Kaz, buddy, I'm starting to think you have completely disassembled and reassembled your car...:yikes:


----------



## Cliff (Apr 19, 2002)

doeboy said:


> *Well maybe your modified suspension has something to do it. I'm still stock, so it's noticable to me.... :dunno: *


Most likely. The change is subtle but noticable on my otherwise stock suspension.


----------



## blkonblk330i (May 14, 2003)

Just like the last 3 posts, I also have stock and there definitely is a difference


----------



## Terry Kennedy (Sep 21, 2002)

*Late to the party and have some questions...*

I missed the group buy, but now I'm thinking about doing this anyway...

I've read the reports of the brackets not lining up on some cars - what are the odds of that being the case on my 2003 325xiT, and what should I do about it if I run into it?

Does the installation process have a chance of messing up my alignment? I've read "don't do this while the car is jacked up", but I've also read "don't even lean on the car and make sure it is on perfectly level ground".

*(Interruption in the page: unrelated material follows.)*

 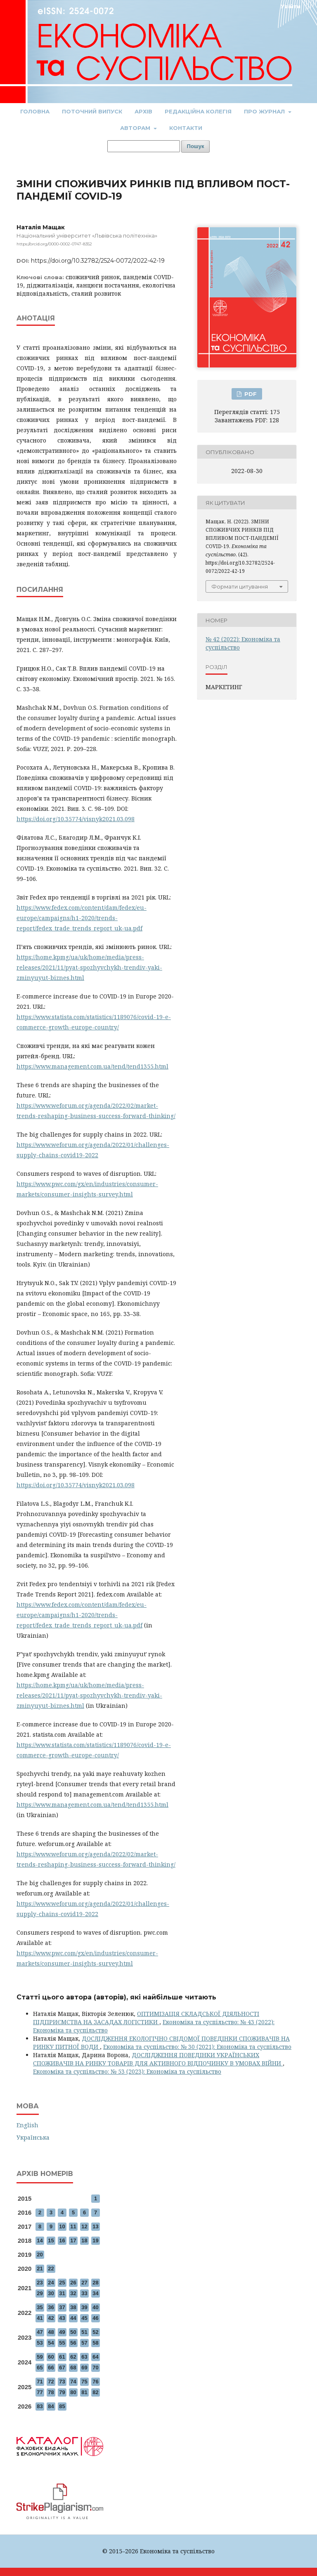 What do you see at coordinates (54, 244) in the screenshot?
I see `https://orcid.org/0000-0002-0747-8352` at bounding box center [54, 244].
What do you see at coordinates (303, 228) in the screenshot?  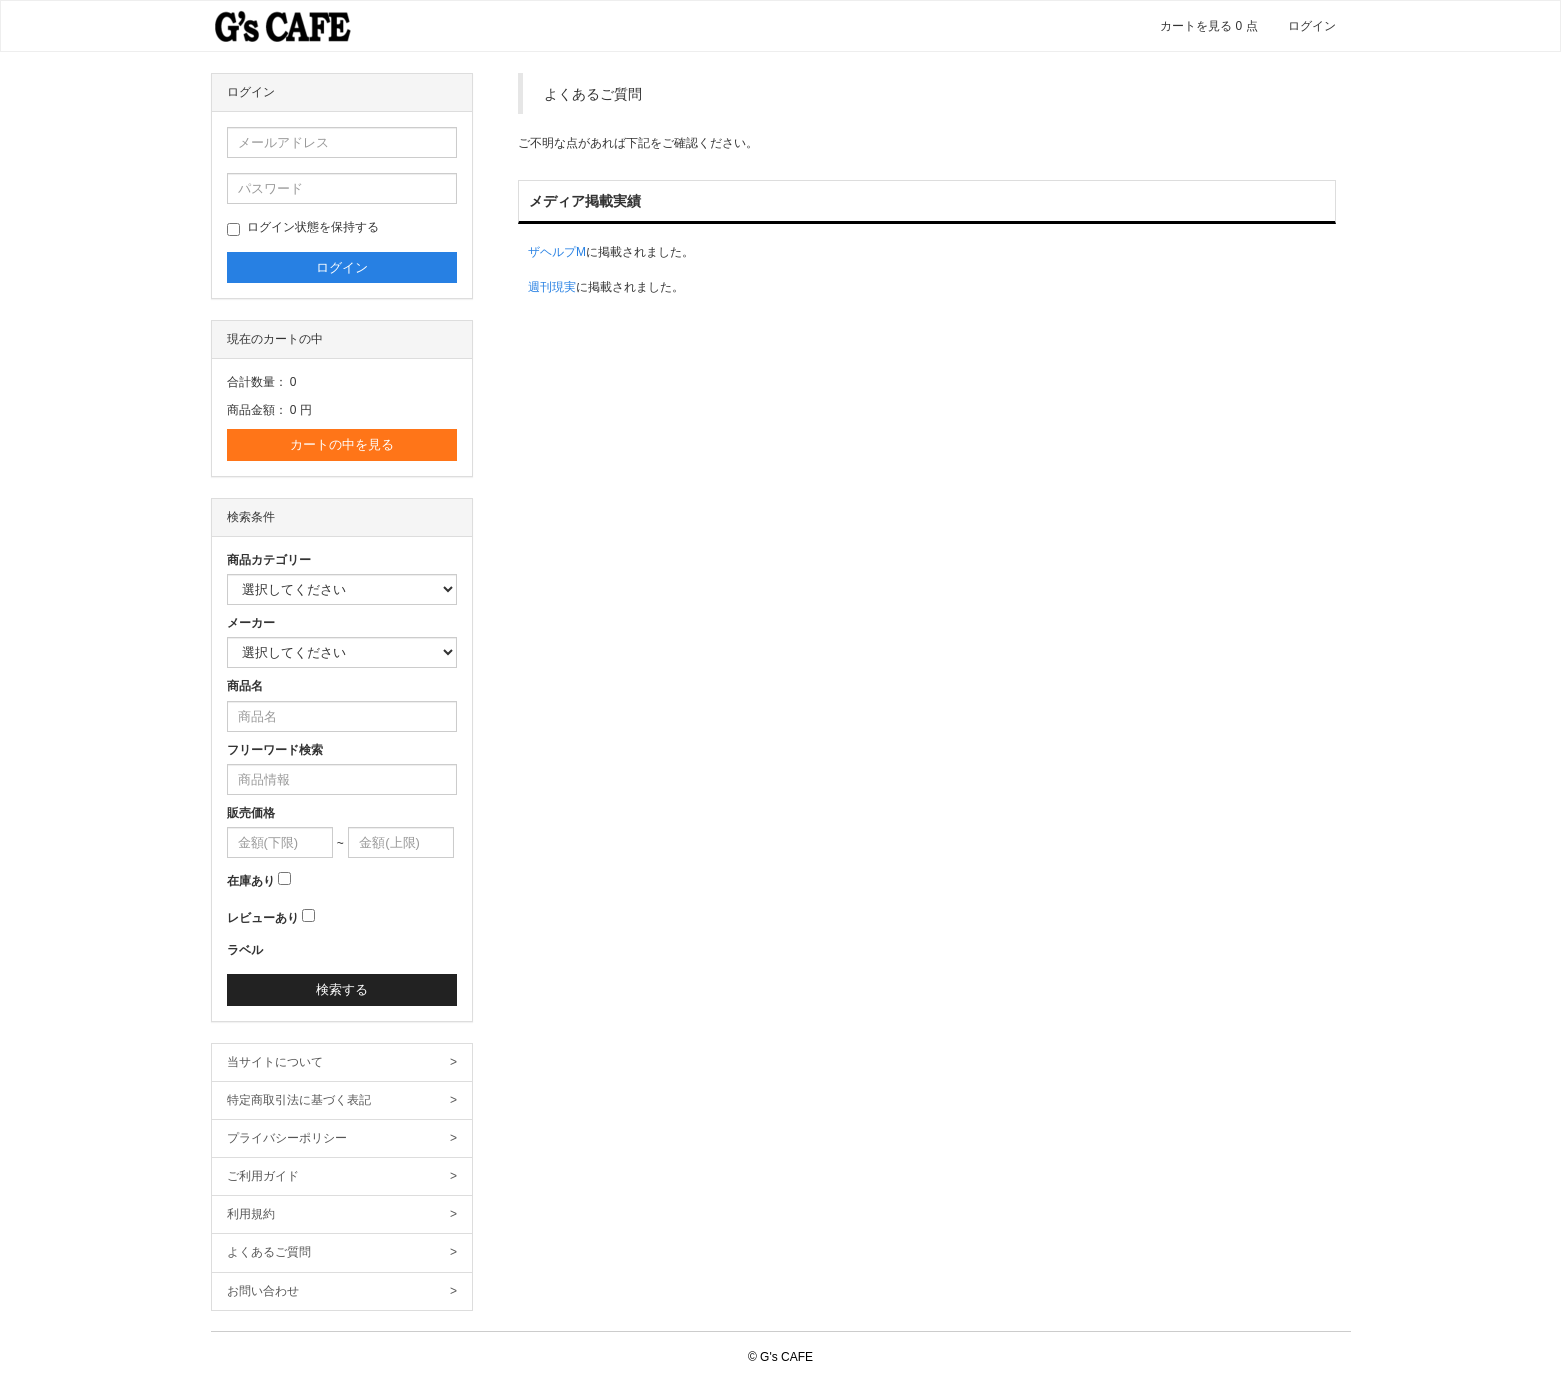 I see `ログイン状態を保持する` at bounding box center [303, 228].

Is there a kit for this or do I need to order all the individual parts? If it is the individual parts, I need everything on ETK diagram 51_4768, right?


----------



## Terry Kennedy (Sep 21, 2002)

*Re: Late to the party and have some questions...*










Anyone?


----------



## GimpyMcFarlan (Aug 13, 2002)

Terry,
I think most of us didn't have any problems with the alignment of the brackets. I would have no idea what the "odds" of you having this problem. Most dealers will allow you to return parts within a reasonable period of time if they don't fit.

I don't think you'll run into alignment problems. Just be careful around the car while installing it. Common sense stuff... Don't move the car / lean against it / bump into it / get in & out / etc while you have the strut nuts off. I installed mine in the parking lot of my apartment complex.

I've never heard of a kit or package for this. The part numbers listed are a comprehensive list of the parts you'll need.


----------



## Kaz (Dec 21, 2001)

*Re: Re: Late to the party and have some questions...*



Terry Kennedy said:


> *
> 
> 
> 
> ...


The PNs are in the original GB thread.


----------



## alee (Dec 19, 2001)

*Re: Re: Late to the party and have some questions...*



Terry Kennedy said:


> *
> 
> 
> 
> ...


http://www.bimmerfest.com/forums/showthread.php?s=&threadid=29830

If you want, you can try and contact Tony Cota at Cutter and see if he might be able to squeeze you in at the Group Buy rate ($275) :dunno:


----------



## BigRain (Sep 30, 2002)

Guys,

I still don't know how tight should I nail the nuts down on the transverse bar? I've tighten it PRETTY TIGHT by arm force.. but I know I can do more if I keep on cranking at it. Anybody?


----------



## GimpyMcFarlan (Aug 13, 2002)

BigRain said:


> Guys,
> I still don't know how tight should I nail the nuts down on the transverse bar? I've tighten it PRETTY TIGHT by arm force.. but I know I can do more if I keep on cranking at it. Anybody?


I torqued the nuts on the strut tower to 20lbs and the nuts on the crossbar to 25lbs. In these threads, I've seen that the torque ranges should be anywhere between 18-25lbs.


----------



## BigRain (Sep 30, 2002)

GimpyMcFarlan said:


> I torqued the nuts on the strut tower to 20lbs and the nuts on the crossbar to 25lbs. In these threads, I've seen that the torque ranges should be anywhere between 18-25lbs.


Thanks Gimpy,

I'm darn sure I've tightened it over 25lb/ft or torque. I guess I'll just leave it as is then. I don't see how overtighten the transverse bar part of the nuts will harm the setup. But I did leave the nuts at the two strut towers similar setting as the original nuts.


----------



## denhugh (Mar 23, 2002)

*strut brace install*

 Thanks for the tip for removing the jumper connection. I must say, the strut bar was a very easy installation. All the parts came from Cutter and it went smoothly. No problems with misalignment or anything. It makes me wonder a little about those of you who experienced problems... :smokin:


----------



## Rich_Jenkins (Jul 12, 2003)

Forgive the thread resurrection, but wanted to bump a thread for the OEM M3 install and this seemed like the best one.

Took about 15 minutes this morning and installed a used one I purchased off the 'fest (thanks R! :thumbup: ).

Some minor points to add:

- The left hand electrical box clip - You "raise" the "outer" end of the firewall side of the plastic shroud - this raises it up out and over the channel securing the "clip" so you can just push it though. If you are ham-fisted like me this might not be apparent at first.

- The nuts I used (bought OEM - $6.00 with BMW CCA discount at local dealer) seemed to have the blue loctite residue on them after the install. Otherwise they spun on then I just eased them over the shoulder of the bracket and down snug with a standard ratchett, then used my torque wrench to get the 20-22 ft lb on each. 

Will take it out later on and see if there is any noticeable difference. My son's comment when he helped me put it on was "but dad, where's the bling? You can't see it with the hood closed you know." :eeps: :rofl:


----------